(Document structure recognition data)
• • • •

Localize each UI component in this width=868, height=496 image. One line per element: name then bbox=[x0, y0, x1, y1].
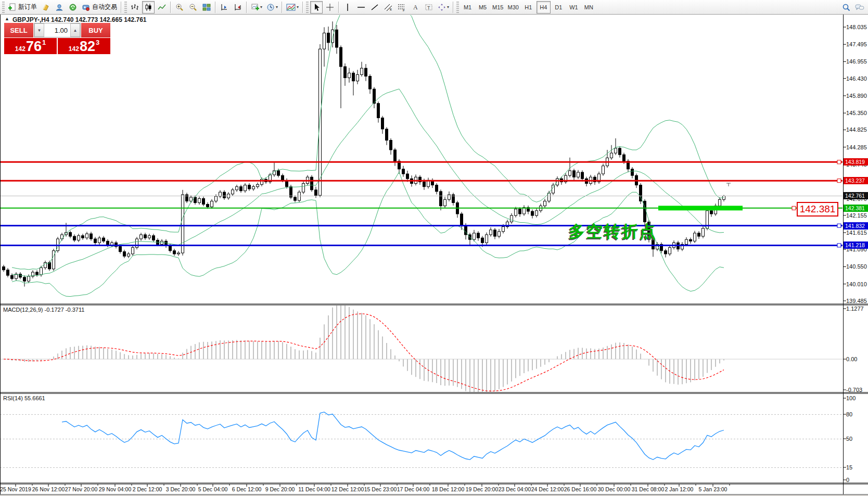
chart-title: GBPJPY-,H4 142.740 142.773 142.665 142.7… bbox=[12, 16, 147, 23]
rsi-tick-label: 80 bbox=[846, 411, 852, 418]
price-tick-label: 145.350 bbox=[846, 109, 867, 117]
hline-handle[interactable] bbox=[837, 179, 841, 183]
macd-label: MACD(12,26,9) -0.1727 -0.3711 bbox=[3, 307, 84, 313]
sell-price-sup: 1 bbox=[42, 39, 46, 46]
price-tick-label: 146.430 bbox=[846, 75, 867, 82]
buy-button[interactable]: BUY bbox=[81, 23, 110, 37]
macd-tick-label: 1.1277 bbox=[846, 305, 864, 312]
buy-price-big: 82 bbox=[80, 40, 95, 54]
volume-up-button[interactable]: ▲ bbox=[70, 23, 80, 37]
time-tick-label: 5 Dec 04:00 bbox=[198, 486, 228, 492]
price-tick-label: 146.955 bbox=[846, 58, 867, 65]
one-click-trading-panel: SELL ▼ 1.00 ▲ BUY 142 76 1 142 82 3 bbox=[4, 23, 110, 54]
time-tick-label: 30 Dec 00:00 bbox=[598, 486, 630, 492]
volume-input[interactable]: 1.00 bbox=[44, 23, 70, 37]
price-tick-label: 144.285 bbox=[846, 144, 867, 151]
time-tick-label: 2 Jan 12:00 bbox=[665, 486, 694, 492]
hline-handle[interactable] bbox=[837, 224, 841, 227]
time-tick-label: 27 Nov 20:00 bbox=[65, 486, 97, 492]
hline-handle[interactable] bbox=[837, 244, 841, 247]
hline-handle[interactable] bbox=[837, 160, 841, 164]
rsi-tick-label: 100 bbox=[846, 395, 856, 402]
time-tick-label: 23 Dec 04:00 bbox=[499, 486, 531, 492]
rsi-label: RSI(14) 55.6661 bbox=[3, 395, 45, 401]
rsi-tick-label: 0 bbox=[846, 476, 849, 484]
volume-box: ▼ 1.00 ▲ bbox=[34, 23, 81, 37]
rsi-tick-label: 50 bbox=[846, 435, 852, 442]
time-tick-label: 25 Nov 2019 bbox=[0, 486, 31, 492]
price-tag-141.218: 141.218 bbox=[844, 241, 868, 249]
macd-value-main: -0.1727 bbox=[44, 307, 63, 313]
time-tick-label: 24 Dec 12:00 bbox=[531, 486, 564, 492]
macd-tick-label: -0.703 bbox=[846, 386, 862, 393]
price-tick-label: 142.155 bbox=[846, 212, 867, 219]
price-tag-141.832: 141.832 bbox=[844, 222, 868, 230]
price-tick-label: 141.615 bbox=[846, 229, 867, 236]
sell-button[interactable]: SELL bbox=[4, 23, 33, 37]
hline-handle[interactable] bbox=[792, 206, 796, 210]
time-tick-label: 15 Dec 23:00 bbox=[364, 486, 397, 492]
price-tag-142.381: 142.381 bbox=[844, 205, 868, 212]
price-tag-142.761: 142.761 bbox=[844, 192, 868, 199]
time-tick-label: 2 Dec 12:00 bbox=[133, 486, 162, 492]
buy-price-display[interactable]: 142 82 3 bbox=[58, 38, 110, 54]
time-tick-label: 6 Dec 12:00 bbox=[232, 486, 262, 492]
time-tick-label: 29 Nov 04:00 bbox=[99, 486, 131, 492]
price-tick-label: 139.485 bbox=[846, 297, 867, 304]
macd-tick-label: 0.00 bbox=[846, 355, 857, 363]
chart-canvas[interactable] bbox=[0, 0, 868, 496]
price-tick-label: 140.010 bbox=[846, 281, 867, 288]
time-tick-label: 26 Dec 16:00 bbox=[564, 486, 596, 492]
time-tick-label: 26 Nov 12:00 bbox=[32, 486, 65, 492]
time-tick-label: 17 Dec 04:00 bbox=[397, 486, 429, 492]
time-tick-label: 3 Dec 20:00 bbox=[166, 486, 196, 492]
hline-thick-segment[interactable] bbox=[658, 206, 743, 210]
time-tick-label: 19 Dec 20:00 bbox=[466, 486, 498, 492]
price-tick-label: 140.550 bbox=[846, 263, 867, 270]
price-tick-label: 147.495 bbox=[846, 41, 867, 48]
oneclick-collapse-toggle[interactable]: ▲ bbox=[5, 16, 9, 21]
price-tick-label: 144.825 bbox=[846, 126, 867, 133]
rsi-value: 55.6661 bbox=[24, 395, 45, 401]
buy-price-small: 142 bbox=[69, 45, 79, 53]
time-tick-label: 31 Dec 08:00 bbox=[632, 486, 664, 492]
rsi-tick-label: 15 bbox=[846, 464, 852, 471]
sell-price-small: 142 bbox=[15, 45, 25, 53]
time-tick-label: 12 Dec 12:00 bbox=[331, 486, 364, 492]
time-tick-label: 11 Dec 04:00 bbox=[298, 486, 330, 492]
price-tag-143.819: 143.819 bbox=[844, 158, 868, 166]
time-tick-label: 5 Jan 23:00 bbox=[699, 486, 727, 492]
volume-down-button[interactable]: ▼ bbox=[34, 23, 44, 37]
macd-value-signal: -0.3711 bbox=[66, 307, 85, 313]
annotation-text[interactable]: 多空转折点 bbox=[569, 221, 657, 243]
time-tick-label: 18 Dec 12:00 bbox=[432, 486, 464, 492]
price-tick-label: 148.035 bbox=[846, 23, 867, 31]
sell-price-big: 76 bbox=[26, 40, 42, 54]
sell-price-display[interactable]: 142 76 1 bbox=[4, 38, 57, 54]
time-tick-label: 9 Dec 20:00 bbox=[265, 486, 295, 492]
price-tick-label: 145.890 bbox=[846, 92, 867, 99]
price-tag-143.237: 143.237 bbox=[844, 177, 868, 184]
price-flag-label[interactable]: 142.381 bbox=[797, 202, 838, 217]
buy-price-sup: 3 bbox=[96, 39, 99, 46]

• • • •

TRY IT: Write out the entries word for word. Skip the pictures.

WORKED SOLUTION:
Localize each UI component in this width=868, height=496 image. One line per element: name then bbox=[x0, y0, x1, y1].
chart-title: GBPJPY-,H4 142.740 142.773 142.665 142.7… bbox=[12, 16, 147, 23]
rsi-tick-label: 80 bbox=[846, 411, 852, 418]
price-tick-label: 145.350 bbox=[846, 109, 867, 117]
hline-handle[interactable] bbox=[837, 179, 841, 183]
macd-label: MACD(12,26,9) -0.1727 -0.3711 bbox=[3, 307, 84, 313]
sell-price-sup: 1 bbox=[42, 39, 46, 46]
price-tick-label: 146.430 bbox=[846, 75, 867, 82]
buy-button[interactable]: BUY bbox=[81, 23, 110, 37]
macd-tick-label: 1.1277 bbox=[846, 305, 864, 312]
buy-price-big: 82 bbox=[80, 40, 95, 54]
volume-up-button[interactable]: ▲ bbox=[70, 23, 80, 37]
time-tick-label: 5 Dec 04:00 bbox=[198, 486, 228, 492]
price-tick-label: 146.955 bbox=[846, 58, 867, 65]
one-click-trading-panel: SELL ▼ 1.00 ▲ BUY 142 76 1 142 82 3 bbox=[4, 23, 110, 54]
time-tick-label: 30 Dec 00:00 bbox=[598, 486, 630, 492]
volume-input[interactable]: 1.00 bbox=[44, 23, 70, 37]
price-tick-label: 144.285 bbox=[846, 144, 867, 151]
time-tick-label: 2 Jan 12:00 bbox=[665, 486, 694, 492]
hline-handle[interactable] bbox=[837, 224, 841, 227]
time-tick-label: 27 Nov 20:00 bbox=[65, 486, 97, 492]
hline-handle[interactable] bbox=[837, 244, 841, 247]
hline-handle[interactable] bbox=[837, 160, 841, 164]
rsi-tick-label: 100 bbox=[846, 395, 856, 402]
time-tick-label: 23 Dec 04:00 bbox=[499, 486, 531, 492]
rsi-label: RSI(14) 55.6661 bbox=[3, 395, 45, 401]
rsi-tick-label: 0 bbox=[846, 476, 849, 484]
volume-box: ▼ 1.00 ▲ bbox=[34, 23, 81, 37]
rsi-tick-label: 50 bbox=[846, 435, 852, 442]
time-tick-label: 25 Nov 2019 bbox=[0, 486, 31, 492]
price-tag-141.218: 141.218 bbox=[844, 241, 868, 249]
macd-value-main: -0.1727 bbox=[44, 307, 63, 313]
time-tick-label: 24 Dec 12:00 bbox=[531, 486, 564, 492]
macd-tick-label: -0.703 bbox=[846, 386, 862, 393]
price-tick-label: 142.155 bbox=[846, 212, 867, 219]
price-tag-141.832: 141.832 bbox=[844, 222, 868, 230]
price-tick-label: 141.615 bbox=[846, 229, 867, 236]
sell-button[interactable]: SELL bbox=[4, 23, 33, 37]
hline-handle[interactable] bbox=[792, 206, 796, 210]
time-tick-label: 15 Dec 23:00 bbox=[364, 486, 397, 492]
price-tag-142.381: 142.381 bbox=[844, 205, 868, 212]
price-tag-142.761: 142.761 bbox=[844, 192, 868, 199]
time-tick-label: 2 Dec 12:00 bbox=[133, 486, 162, 492]
buy-price-display[interactable]: 142 82 3 bbox=[58, 38, 110, 54]
time-tick-label: 6 Dec 12:00 bbox=[232, 486, 262, 492]
time-tick-label: 29 Nov 04:00 bbox=[99, 486, 131, 492]
price-tick-label: 139.485 bbox=[846, 297, 867, 304]
macd-tick-label: 0.00 bbox=[846, 355, 857, 363]
chart-canvas[interactable] bbox=[0, 0, 868, 496]
price-tick-label: 140.010 bbox=[846, 281, 867, 288]
time-tick-label: 26 Dec 16:00 bbox=[564, 486, 596, 492]
time-tick-label: 26 Nov 12:00 bbox=[32, 486, 65, 492]
time-tick-label: 17 Dec 04:00 bbox=[397, 486, 429, 492]
time-tick-label: 3 Dec 20:00 bbox=[166, 486, 196, 492]
hline-thick-segment[interactable] bbox=[658, 206, 743, 210]
time-tick-label: 19 Dec 20:00 bbox=[466, 486, 498, 492]
price-tick-label: 140.550 bbox=[846, 263, 867, 270]
price-tick-label: 147.495 bbox=[846, 41, 867, 48]
oneclick-collapse-toggle[interactable]: ▲ bbox=[5, 16, 9, 21]
price-tick-label: 144.825 bbox=[846, 126, 867, 133]
rsi-value: 55.6661 bbox=[24, 395, 45, 401]
buy-price-small: 142 bbox=[69, 45, 79, 53]
time-tick-label: 31 Dec 08:00 bbox=[632, 486, 664, 492]
rsi-tick-label: 15 bbox=[846, 464, 852, 471]
sell-price-small: 142 bbox=[15, 45, 25, 53]
time-tick-label: 12 Dec 12:00 bbox=[331, 486, 364, 492]
time-tick-label: 11 Dec 04:00 bbox=[298, 486, 330, 492]
price-tag-143.819: 143.819 bbox=[844, 158, 868, 166]
time-tick-label: 5 Jan 23:00 bbox=[699, 486, 727, 492]
volume-down-button[interactable]: ▼ bbox=[34, 23, 44, 37]
macd-value-signal: -0.3711 bbox=[66, 307, 85, 313]
annotation-text[interactable]: 多空转折点 bbox=[569, 221, 657, 243]
time-tick-label: 18 Dec 12:00 bbox=[432, 486, 464, 492]
price-tick-label: 148.035 bbox=[846, 23, 867, 31]
sell-price-big: 76 bbox=[26, 40, 42, 54]
sell-price-display[interactable]: 142 76 1 bbox=[4, 38, 57, 54]
time-tick-label: 9 Dec 20:00 bbox=[265, 486, 295, 492]
price-tick-label: 145.890 bbox=[846, 92, 867, 99]
price-tag-143.237: 143.237 bbox=[844, 177, 868, 184]
price-flag-label[interactable]: 142.381 bbox=[797, 202, 838, 217]
buy-price-sup: 3 bbox=[96, 39, 99, 46]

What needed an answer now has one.